Gone Fishin'


I'm not actively blogging here anymore. But if you got here because you were searching for something about bikes, you might want to check out my latest project, Vermont Goldsprints. In summer of 2014, I bought a used goldsprints racing setup and have made it a mission to get more bikes in more people's faces by putting on fun races in unexpected places. Come join me!


The Indignity of Driving a Car: Road Ragers Out of the Cage

As much of a cyclist as I am, I have been known to drive a car from time to time. Recently, I found myself doing exactly that as my wife and I traveled home from a long labor Day weekend to see her parents on Cape Cod. As we passed through New Hampshire, we decided to pull off a familiar exit to use the facilities and grab a cup of coffee. There's a gas station right there, so while my wife went inside, I decided to top up the car.

The pumps were pretty busy.  I drove to the end of the row, and finding no empty pumps, got in line for the last pump, behind two other cars.  I had barely come to a rest when I realized the pump to my left was likely a better choice, since there was only one person there and I was no in a position to pull up behind them without making a strange turning movement.  The only problem was that a steady stream of cars was driving toward me, along the path I had just taken, and I could not find a gap that would allow me to move over.

The last of these cars, a white 15 passenger van, finally passed by as the woman at the pump of my desire reached for her receipt. I made my move. Just as I reached the pump, I saw the white van come around the other side, aiming for the same spot I was now in. The woman waved wildly from the driver's seat, and I could not hear her but it looked like she was yelling.  She clearly wanted the spot more than me.  I pointed forward, signalling that I would drive through and get out of her way. I looked down to put my keys back in the ignition to start the car and get out of the way.

It's a good thing I looked up before moving forward, because when I did, the woman who had only an instant ago been behind the wheel of the van was standing in front of my car, against my hood and bumper, arms crossed. I leaned out of the window.

"I don't think so!" she yelled.

"Just let me drive through, I'll get out of your way." I said, trying to look sheepish and apologetic, but mostly feeling disbelief.

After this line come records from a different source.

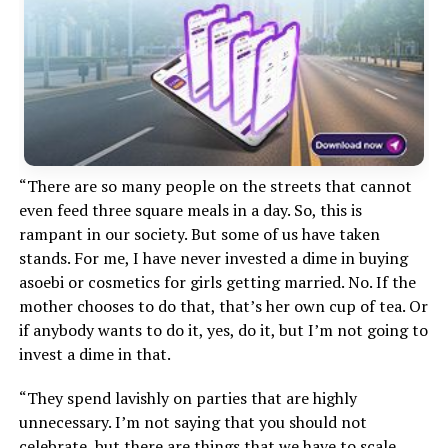
“There are so many people on the streets that cannot
even feed three square meals in a day. So, this is
rampant in our society. But some of us have taken
stands. For me, I have never invested a dime in buying
asoebi or cosmetics for girls getting married. No. If the
mother chooses to do that, that’s her own cup of tea. Or
if anybody wants to do it, yes, do it, but I’m not going to
invest a dime in that.
“They spend lavishly on parties that are highly
unnecessary. I’m not saying that you should not
celebrate, but there are things that we have to scale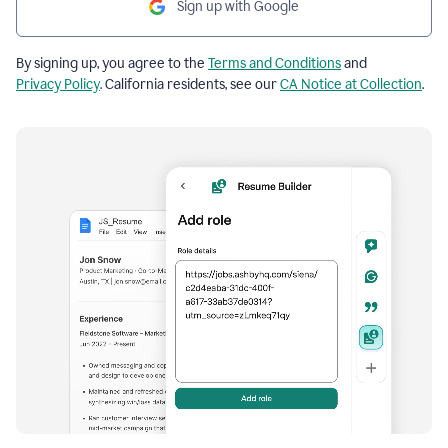
Sign up with Google
By signing up, you agree to the
Terms and Conditions
and
Privacy Policy
. California residents, see our
CA Notice at Collection
.
Resume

"No way." she said. "I have your plate number."

"I just want to drive through and get out of your way." I figured I'd try reason one more time before backing up the car.

"I'm with her." A burly man with a blond Fu- Manchu mustache yelled. "Get out of here, you Vermont asshole!"

He wanted me to respond, He wanted me to pick a fight. The woman stood fast in front of my car.

The situation was hopeless. In 30 seconds or less, I felt as if I had gone from a normal guy, somebody who works to make his community better, who loves his wife and family, who cooks dinner and gardens and waves to the kids next door when he gets home from work, to a no-good, line-cutting "Vermont asshole."  I backed up the car and parked it around the side of the building. I went in long enough to find Kate and let her know we needed to get on the road. I felt shaky and bruised, like somebody had punched me in the ribs.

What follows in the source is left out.